With her victory in the city’s Democratic mayoral primary, longtime 28th Ward Alderwoman Lyda Krewson has the inside track to becoming the next mayor of St. Louis. Traditionally, the winner of the Democratic primary coasts to victory in the April general election.
[Full primary results posted below]
Krewson’s margin of victory was just 888 votes over City of St. Louis Treasurer Tishaura Jones, a difference of just 1.66% (32.04% to 30.38%) with a total of 53,398 votes cast. President of the Board of Aldermen Lewis Reed followed with 18.31% and 9,775 votes. Reed garnered 44.27% of the vote in 2013 in what was basically a two-man contest with then-three term incumbent mayor Francis Slay.

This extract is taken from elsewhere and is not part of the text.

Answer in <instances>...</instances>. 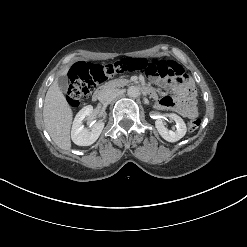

21st Ward Alderman Antonio French earned 15.84% with 8,460 votes, and 22nd Ward Alderman Jeffrey Boyd collected 2.68% and 1,429 votes. The tight margin is likely to foster further discussion of racial voting patterns in the city that is 49% African American and 44% white. Krewson was the only white candidate to mount a serious campaign, while Jones, Reed, French, and Boyd are all black.
The inevitable “what-ifs” may focus on race, but perhaps a larger discussion on the election process can occur. There are several options if there is a will to change the system. The city could go to a non-partisan mayoral contest, placing the more meaningful vote with the general election and not as a primary. The city could also adopt a run-off process where the two top vote getters in the primary face one another in the general. Or, if no candidate achieves 50% of the primary vote, a run-off occurs. There are options, though no one’s likely to get rich betting on the system changing soon.
Regardless, this is the process followed, and the machinations engaged in by the city’s dominant political party. While independent and other party challengers will be on the ballot in April, Krewson is nearly certain to become the next mayor, and first woman to hold that office in the city’s 253 years.
The city’s political system does not foster high-profile city-wide candidates. Alderman are elected to represent 1/28 or 3.6% of the city. They are rewarded for putting the interests of those approximately 10,000 people ahead of others when necessary. Aldermen often win office with a few hundred votes. In a less nefarious interpretation, aldermen are not rewarded for thinking and acting outside their ward.
Krewson has represented the city’s 28th ward since 1997, having been re-elected to the post five times. The neighborhoods on the 28th, Wydown-Skinker, Skinker-DeBaliviere, DeBaliviere Place, and the Central West End, have never been among the city’s most downtrodden, but it wasn’t long ago that the Chase Park Plaza was boarded up and vacant buildings were a common sight.
The area, with little vacancy, expensive rents, and significant new development, is considered by most to the city’s poshest district. Whatever role Krewson has played in the area’s increasing affluence, her new challenge will be to turn investment toward all city neighborhoods, examine the development incentives, and foster success elsewhere.
Hear mayoral frontrunner Krewson in her own words on NEXT STL’s Future Great City podcast:
Krewson, the chief financial officer of PGAV Architects, was first elected to the city’s Board of Aldermen in 1997 in a special election. She has been re-elected five times, more recently in 2015. The 28th Ward encompasses parts of the six city neighborhoods: Central West End, DeBaliviere Place, Hi-Pointe, Skinker-DeBaliviere, West End, and Wydown-Skinker.
Krewson earned an education degree from Truman State University, and an accounting degree from the University of Missouri-St. Louis. She is currently the Chair of the Transportation & Commerce Committee, and serves on the Airport Commission and Port Authority.